Berlin’s world famous nightlife recreated in Outback Queensland town

Berlin’s world famous nightlife recreated in Outback Queensland town

22 October, 2015. 8:45

ERROL PARKER | Editor-at-large | Contact

ALTHOUGH OFFICIALLY BANNED in 2007, smoking in bars, cafes and restaurants is still permitted albeit tolerated in nearly every public space in Berlin. In addition to this mind-bending reality faced by hundreds of bemused travellers everyday, patrons are also given a long leash when it comes to where they consume booze and cigarettes, with some reporting that it’s not even frowned upon to binge on life while using public transport.

Unfortunately, Berlin seems like the only place in the developed world where this is possible – unless, of course, you’re prepared to travel to Outback Queensland.

Jack Campbell has been the manager of the Betoota Hotel for nearly a decade and he’s locally infamous for turning a blind eye to anti-fun government legislation.

“The only cop in Betoota happens to be a serious durrie head,” said Campbell. “We used to follow the rules and whatnot until he started smoking at the bar. After that, it was open season on punching ciggies inside.”

pilot betoota
Rather than get a taxi home from the fabled Betoota Hotel, some have tried to taxi their own aircraft home in the past… to the chagrin of local authorities. PHOTO: Supplied.

The two-century old Betoota Hotel is quickly becoming a destination for those who crave the Berlin lifestyle, but don’t have the time or money to travel to the other side of the world. Mayor Keith Carton says that a lot of freedoms enjoyed by everyday Betootans come from a combination of both their seemingly social isolation and general knock-about attitude when it comes to the government.

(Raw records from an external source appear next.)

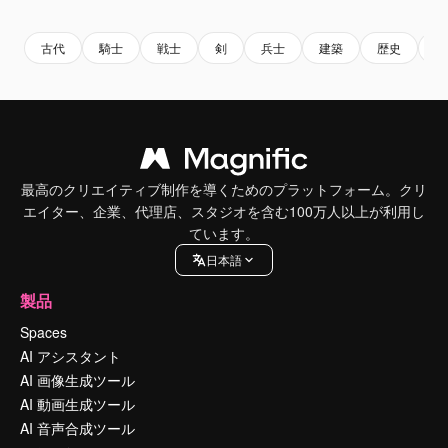
古代
騎士
戦士
剣
兵士
建築
歴史
ヘ
最高のクリエイティブ制作を導くためのプラットフォーム。クリ
エイター、企業、代理店、スタジオを含む100万人以上が利用し
ています。
日本語
製品
Spaces
AI アシスタント
AI 画像生成ツール
AI 動画生成ツール
AI 音声合成ツール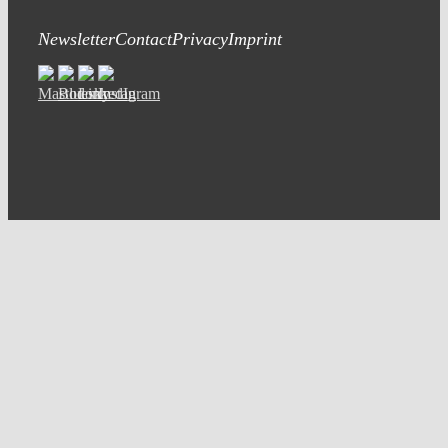
Newsletter
Contact
Privacy
Imprint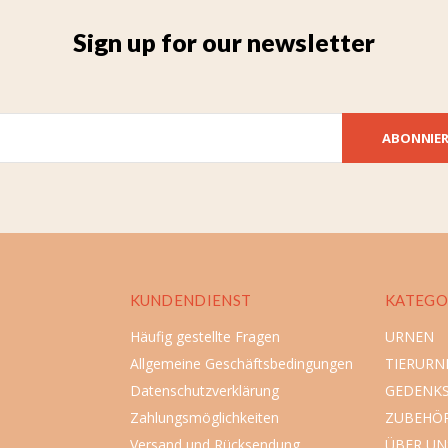
Sign up for our newsletter
ABONNIE
KUNDENDIENST
KATEGO
Häufig gestellte Fragen
URNEN
Allgemeine Geschäftsbedingungen
TIERURN
Datenschutzverklärung
GEDENK
Zahlungsmöglichkeiten
ZUBEHÖ
Versand und Rücksendung
ÜBER UN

“Take it from me, if you ever find yourself in Betoota, don’t be afraid to light up or sink a tin wherever you are,” said Councillor Carton. “My local government and I don’t take any shit from those Roma Street cowboys down in Brisbane. Trust me, come to Betoota and you can do anything you want – aside from breaking real laws,”

“I invite you to enjoy a cigarette in the council chambers if you want. Tours start a 10 every day.”

Every business in the desert capital also moonlights as a licensed premises whereby alcoholic drinks and tobacco products are available at all times of the day and night, regardless of what the law books say.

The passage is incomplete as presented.